There was an “eleventh” episode (which given the structure of the event actually appeared seventh) where Costello spoke about what he had played to that point, constrained by a time interval determined by dice tossing, and in these brief vignettes, Costello seemed earnest, engaging and anxious to connect to his audience. In the end was this sense of openness that gave the event its appeal, more than any particular piece or performance; a modernist sampler, intriguing but undemanding, presented by a thoughtful and adventurous artist.
I admire Brian Schuth’s intrepid approach to programs like this and his ability to make at least verbal sense of them. I don’t know if he’s old enough to have attended the happenings of the 1960s, but obviously Mr. Costello isn’t. George Santayana is once again vindicated: those who cannot remember the past are forever condemned to repeat it.

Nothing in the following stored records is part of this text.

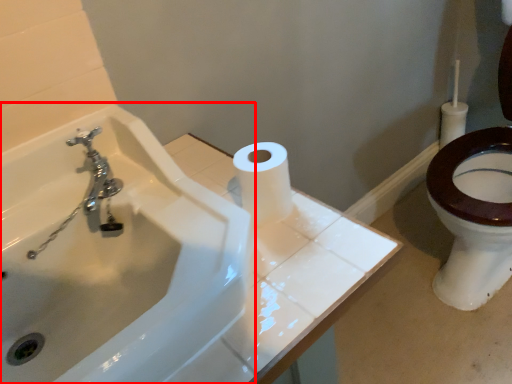 Question: In this image, where is sink (annotated by the red box) located relative to toilet paper?

Choices:
 (A) right
 (B) left

Answer: (B) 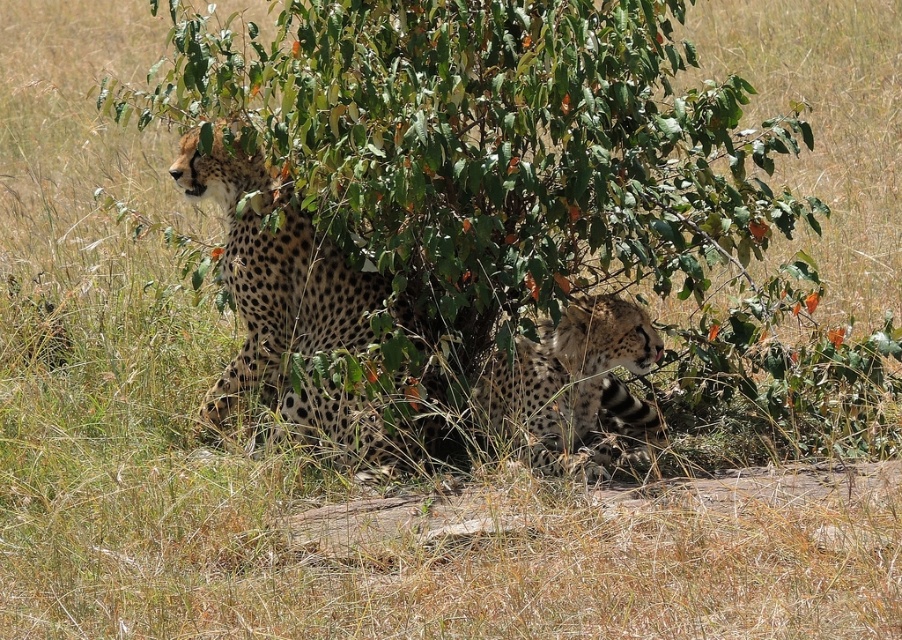 Which is behind, point (235, 282) or point (595, 474)?

Positioned behind is point (235, 282).

Can you confirm if spotted fur cheetah at center is taller than spotted fur cheetah at lower right?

Conceptually, there is nothing described in this review about the Costello program that wasn’t done then, and a rereading of John Barth’s “Lost in the Funhouse,” from the 1960s, will show that the techniques employed here were adaptable to literature as well as music (including the instruction for the author to remain silently present while a recording of the “work” was played). It’s all very dated now.
One area in which Costello seems to have avoided the mistakes of the past was in his performing only snippets of the Chopin etudes. I remember going to one happening featuring the late Charlotte Moorman and her partner in crime Nam June Paik, in which one “piece” was the instruction to play anything the performer wanted. Ms. Moorman played one of the Bach suites, rather badly. A ’60s spinmeister might say that even the low quality was a commentary on the unreliability of memory, or some such fatuous, self-serving evasion.
So now even the avant-garde is a museum piece?